An excellent example of one of Harper’s rants against “abolitionized Republicans” appears in the Aug. 4, 1862, Democratic Banner. With Congressional elections under way, Harper stepped up his insistence that only Democrats truly supported the Constitution and the Union and that abolitionists and Republicans were the real threat to the Constitution and were the cause of the war, not slavery.

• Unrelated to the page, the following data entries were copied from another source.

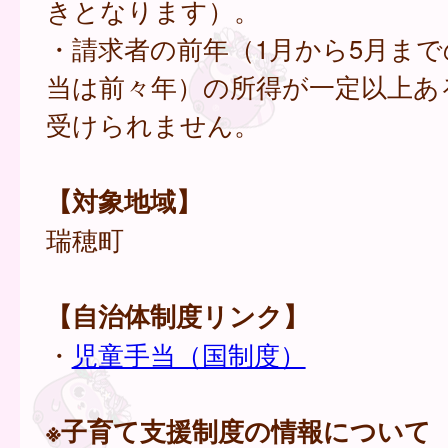
きとなります）。
・請求者の前年（1月から5月ま
当は前々年）の所得が一定以上あ
受けられません。
【対象地域】
瑞穂町
【自治体制度リンク】
・
児童手当（国制度）
※子育て支援制度の情報について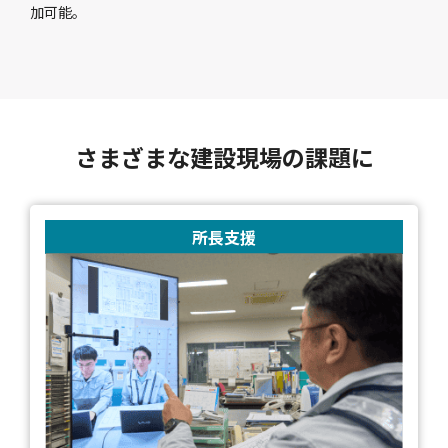
加可能。
さまざまな建設現場の課題に
所長支援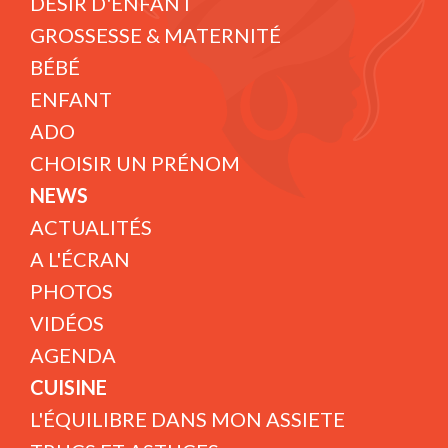
DÉSIR D'ENFANT
GROSSESSE & MATERNITÉ
BÉBÉ
ENFANT
ADO
CHOISIR UN PRÉNOM
NEWS
ACTUALITÉS
A L'ÉCRAN
PHOTOS
VIDÉOS
AGENDA
CUISINE
L'ÉQUILIBRE DANS MON ASSIETE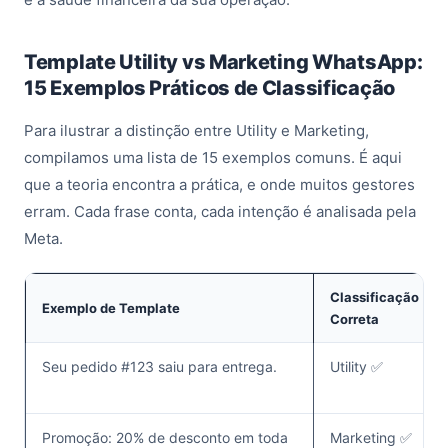
Template Utility vs Marketing WhatsApp:
15 Exemplos Práticos de Classificação
Para ilustrar a distinção entre Utility e Marketing,
compilamos uma lista de 15 exemplos comuns. É aqui
que a teoria encontra a prática, e onde muitos gestores
erram. Cada frase conta, cada intenção é analisada pela
Meta.
Classificação
Exemplo de Template
Correta
Seu pedido #123 saiu para entrega.
Utility ✅
Promoção: 20% de desconto em toda
Marketing ✅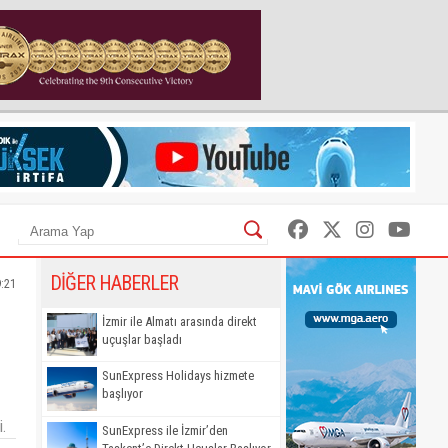
DİĞER HABERLER
9:21
İzmir ile Almatı arasında direkt
uçuşlar başladı
SunExpress Holidays hizmete
başlıyor
.
SunExpress ile İzmir’den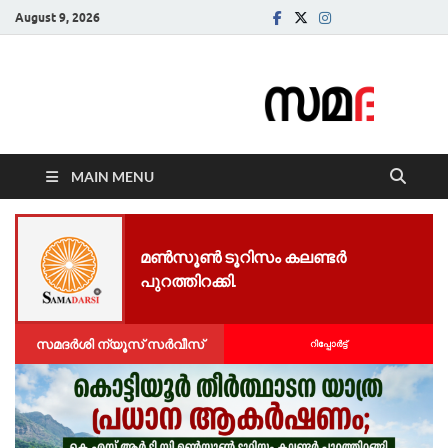
August 9, 2026
Samadarsi.
News Portal
MAIN MENU
മൺസൂൺ ടൂറിസം കലണ്ടർ
പുറത്തിറക്കി.
സമദർശി ന്യൂസ് സർവീസ്
റിപ്പോര്‍ട്ട്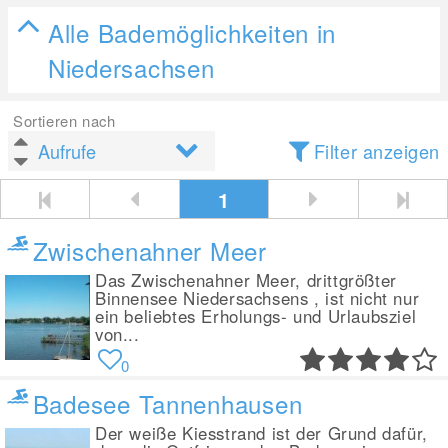
Alle Bademöglichkeiten in
Niedersachsen
Sortieren nach
Filter anzeigen
1
Zwischenahner Meer
Das Zwischenahner Meer, drittgrößter
Binnensee Niedersachsens , ist nicht nur
ein beliebtes Erholungs- und Urlaubsziel
von...
0
Badesee Tannenhausen
Der weiße Kiesstrand ist der Grund dafür,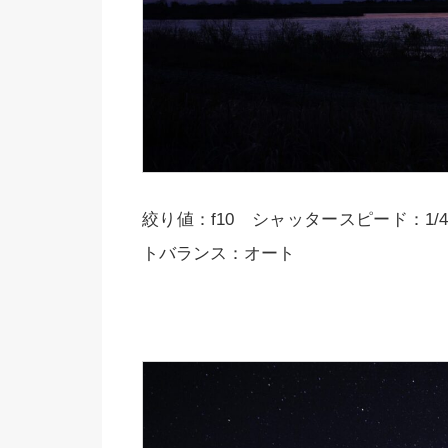
絞り値：f10 シャッタースピード：1/4
トバランス：オート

In this piece, he wrote that the Republican Party was the “meanest and most unprincipled party that ever existed in this country. It is a selfish, sectional, fanatical, bigoted, corrupt, unconstitutional party and it has proved itself wholly incompetent to administer this government ... No man can be an Abolitionist and at the same time a true and loyal American citizen. No Abolitionist can be a friend of his country and its Government. A class of men whose organization is based upon a hatred of the Union and a disregard of the Constitution and the laws of the land, can never be real friends of such Union, Constitution and laws. We therefore hold that it is the moral duty of the Abolitionized Republicans to abandon their unpatriotic, sectional party, and go for their country, and nothing but their country. To make some atonement for past political sins, they should hereafter vote only for Union-loving, Constitutional Democrats, who have always been for their country, in all its length and breadth. The Union, with all its glorious memories, can only be restored by its true, original, unfaltering friends — the Democracy. This fact is now so plain that ‘a wayfaring man, though a fool,’ may understand it.”